Here is the task for the records below: repeat exactly the lines from the one with "参观服务 (562, 59)" to the one with "View your shopping basket (386, 1240)", both included, and nothing else.

(Stored items from a collection)
================

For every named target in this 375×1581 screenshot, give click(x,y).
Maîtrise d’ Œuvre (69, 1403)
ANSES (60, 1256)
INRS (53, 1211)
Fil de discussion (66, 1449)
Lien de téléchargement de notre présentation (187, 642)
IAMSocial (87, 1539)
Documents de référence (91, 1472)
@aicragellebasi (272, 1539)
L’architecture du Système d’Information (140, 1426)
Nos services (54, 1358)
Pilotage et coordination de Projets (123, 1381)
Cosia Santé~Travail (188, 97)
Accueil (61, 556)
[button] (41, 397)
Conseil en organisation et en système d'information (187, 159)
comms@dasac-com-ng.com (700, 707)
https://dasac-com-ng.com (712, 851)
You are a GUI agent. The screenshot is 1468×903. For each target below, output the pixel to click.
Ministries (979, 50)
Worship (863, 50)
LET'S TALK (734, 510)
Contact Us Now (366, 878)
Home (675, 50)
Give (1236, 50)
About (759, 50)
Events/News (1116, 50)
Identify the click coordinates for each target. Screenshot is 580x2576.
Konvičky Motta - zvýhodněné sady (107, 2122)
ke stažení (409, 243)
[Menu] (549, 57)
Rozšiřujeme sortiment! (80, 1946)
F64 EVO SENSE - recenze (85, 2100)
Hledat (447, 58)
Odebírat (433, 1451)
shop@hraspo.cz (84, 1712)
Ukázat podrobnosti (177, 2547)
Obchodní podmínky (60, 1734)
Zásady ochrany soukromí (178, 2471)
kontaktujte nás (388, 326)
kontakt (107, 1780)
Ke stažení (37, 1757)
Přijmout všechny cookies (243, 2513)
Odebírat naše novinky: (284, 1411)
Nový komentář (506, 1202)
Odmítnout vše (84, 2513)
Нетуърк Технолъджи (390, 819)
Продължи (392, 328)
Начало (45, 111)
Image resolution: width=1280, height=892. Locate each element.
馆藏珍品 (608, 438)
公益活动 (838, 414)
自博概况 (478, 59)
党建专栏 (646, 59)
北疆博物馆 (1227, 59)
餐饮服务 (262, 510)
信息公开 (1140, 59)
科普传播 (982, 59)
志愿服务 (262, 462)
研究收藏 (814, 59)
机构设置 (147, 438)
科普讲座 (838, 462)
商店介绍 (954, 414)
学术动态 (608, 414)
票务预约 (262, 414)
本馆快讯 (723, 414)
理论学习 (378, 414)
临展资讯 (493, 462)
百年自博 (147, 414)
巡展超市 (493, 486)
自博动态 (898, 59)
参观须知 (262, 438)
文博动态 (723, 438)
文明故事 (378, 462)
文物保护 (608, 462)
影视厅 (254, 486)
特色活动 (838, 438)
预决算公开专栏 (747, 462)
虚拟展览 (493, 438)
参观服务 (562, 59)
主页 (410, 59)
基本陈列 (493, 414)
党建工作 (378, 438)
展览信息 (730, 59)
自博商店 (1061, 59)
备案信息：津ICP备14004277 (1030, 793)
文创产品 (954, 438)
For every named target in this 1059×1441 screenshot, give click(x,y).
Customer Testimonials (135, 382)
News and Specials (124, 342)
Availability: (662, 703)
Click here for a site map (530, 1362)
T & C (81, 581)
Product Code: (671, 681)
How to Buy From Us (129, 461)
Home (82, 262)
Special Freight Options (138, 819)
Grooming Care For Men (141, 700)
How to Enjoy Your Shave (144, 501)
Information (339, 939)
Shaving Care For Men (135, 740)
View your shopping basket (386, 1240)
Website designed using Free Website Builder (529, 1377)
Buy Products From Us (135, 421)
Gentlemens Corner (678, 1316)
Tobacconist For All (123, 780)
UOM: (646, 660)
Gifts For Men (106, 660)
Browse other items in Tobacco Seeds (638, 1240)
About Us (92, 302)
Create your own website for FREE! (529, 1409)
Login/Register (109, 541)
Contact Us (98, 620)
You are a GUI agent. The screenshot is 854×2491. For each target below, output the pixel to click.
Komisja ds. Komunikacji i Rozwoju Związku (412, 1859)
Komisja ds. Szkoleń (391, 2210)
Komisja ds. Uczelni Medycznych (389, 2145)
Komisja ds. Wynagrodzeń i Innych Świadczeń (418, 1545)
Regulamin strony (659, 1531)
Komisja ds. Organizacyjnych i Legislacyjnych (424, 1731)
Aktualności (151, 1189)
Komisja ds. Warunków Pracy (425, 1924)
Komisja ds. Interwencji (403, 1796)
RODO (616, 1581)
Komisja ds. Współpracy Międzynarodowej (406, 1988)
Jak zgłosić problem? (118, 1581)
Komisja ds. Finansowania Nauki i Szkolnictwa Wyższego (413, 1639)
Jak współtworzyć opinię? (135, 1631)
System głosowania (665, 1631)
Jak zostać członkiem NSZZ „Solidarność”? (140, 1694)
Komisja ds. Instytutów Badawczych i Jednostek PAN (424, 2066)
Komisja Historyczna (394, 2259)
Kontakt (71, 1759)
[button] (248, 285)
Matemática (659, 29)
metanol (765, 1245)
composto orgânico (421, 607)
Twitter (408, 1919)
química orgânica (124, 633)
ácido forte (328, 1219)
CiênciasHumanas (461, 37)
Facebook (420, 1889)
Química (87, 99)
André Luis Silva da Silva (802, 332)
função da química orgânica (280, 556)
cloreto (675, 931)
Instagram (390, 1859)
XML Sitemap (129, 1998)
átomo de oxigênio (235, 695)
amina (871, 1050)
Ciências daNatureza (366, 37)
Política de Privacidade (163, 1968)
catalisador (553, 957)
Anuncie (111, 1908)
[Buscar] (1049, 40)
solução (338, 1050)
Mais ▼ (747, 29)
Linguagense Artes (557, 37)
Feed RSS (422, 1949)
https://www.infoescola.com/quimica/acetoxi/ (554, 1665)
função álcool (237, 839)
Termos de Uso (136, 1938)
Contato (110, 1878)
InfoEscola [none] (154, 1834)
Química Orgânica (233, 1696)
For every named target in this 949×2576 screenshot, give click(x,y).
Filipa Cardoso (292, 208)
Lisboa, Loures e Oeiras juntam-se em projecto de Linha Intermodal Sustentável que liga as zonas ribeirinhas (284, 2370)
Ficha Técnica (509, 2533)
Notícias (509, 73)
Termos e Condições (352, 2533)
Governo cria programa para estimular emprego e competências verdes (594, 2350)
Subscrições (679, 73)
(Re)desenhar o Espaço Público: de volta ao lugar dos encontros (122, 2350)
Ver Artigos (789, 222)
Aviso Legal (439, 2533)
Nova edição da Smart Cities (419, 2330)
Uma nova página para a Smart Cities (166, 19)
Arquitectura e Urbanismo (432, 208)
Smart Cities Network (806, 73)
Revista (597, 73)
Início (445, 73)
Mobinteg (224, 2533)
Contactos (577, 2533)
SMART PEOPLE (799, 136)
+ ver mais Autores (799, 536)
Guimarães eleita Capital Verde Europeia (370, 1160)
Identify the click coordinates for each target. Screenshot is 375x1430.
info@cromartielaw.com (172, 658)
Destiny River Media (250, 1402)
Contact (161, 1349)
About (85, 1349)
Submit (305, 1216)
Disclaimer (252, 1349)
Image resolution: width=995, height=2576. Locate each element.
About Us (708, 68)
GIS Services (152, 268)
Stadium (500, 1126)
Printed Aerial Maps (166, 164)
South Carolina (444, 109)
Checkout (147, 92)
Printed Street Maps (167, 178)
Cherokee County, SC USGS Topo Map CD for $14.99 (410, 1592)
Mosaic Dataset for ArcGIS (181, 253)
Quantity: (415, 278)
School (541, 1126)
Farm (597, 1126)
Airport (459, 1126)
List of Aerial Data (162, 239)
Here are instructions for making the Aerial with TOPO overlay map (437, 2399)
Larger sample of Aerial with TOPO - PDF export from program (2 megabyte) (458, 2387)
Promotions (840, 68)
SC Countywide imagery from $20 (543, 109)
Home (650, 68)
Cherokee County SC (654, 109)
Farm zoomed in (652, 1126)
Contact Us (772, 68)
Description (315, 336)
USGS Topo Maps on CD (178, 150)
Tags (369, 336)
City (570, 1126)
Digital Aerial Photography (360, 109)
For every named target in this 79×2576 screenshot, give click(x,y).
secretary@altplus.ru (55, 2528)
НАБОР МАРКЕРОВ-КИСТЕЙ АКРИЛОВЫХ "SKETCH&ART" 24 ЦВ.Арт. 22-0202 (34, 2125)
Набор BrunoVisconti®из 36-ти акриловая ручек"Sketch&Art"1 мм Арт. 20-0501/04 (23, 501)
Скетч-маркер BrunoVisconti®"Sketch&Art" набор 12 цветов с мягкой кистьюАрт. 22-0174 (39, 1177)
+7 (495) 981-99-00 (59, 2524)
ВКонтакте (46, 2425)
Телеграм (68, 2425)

================

WRITTEN RESPONSE>
参观服务 (562, 59)
主页 (410, 59)
基本陈列 (493, 414)
党建工作 (378, 438)
展览信息 (730, 59)
自博商店 (1061, 59)
备案信息：津ICP备14004277 (1030, 793)
文创产品 (954, 438)
For every named target in this 1059×1441 screenshot, give click(x,y).
Customer Testimonials (135, 382)
News and Specials (124, 342)
Availability: (662, 703)
Click here for a site map (530, 1362)
T & C (81, 581)
Product Code: (671, 681)
How to Buy From Us (129, 461)
Home (82, 262)
Special Freight Options (138, 819)
Grooming Care For Men (141, 700)
How to Enjoy Your Shave (144, 501)
Information (339, 939)
Shaving Care For Men (135, 740)
View your shopping basket (386, 1240)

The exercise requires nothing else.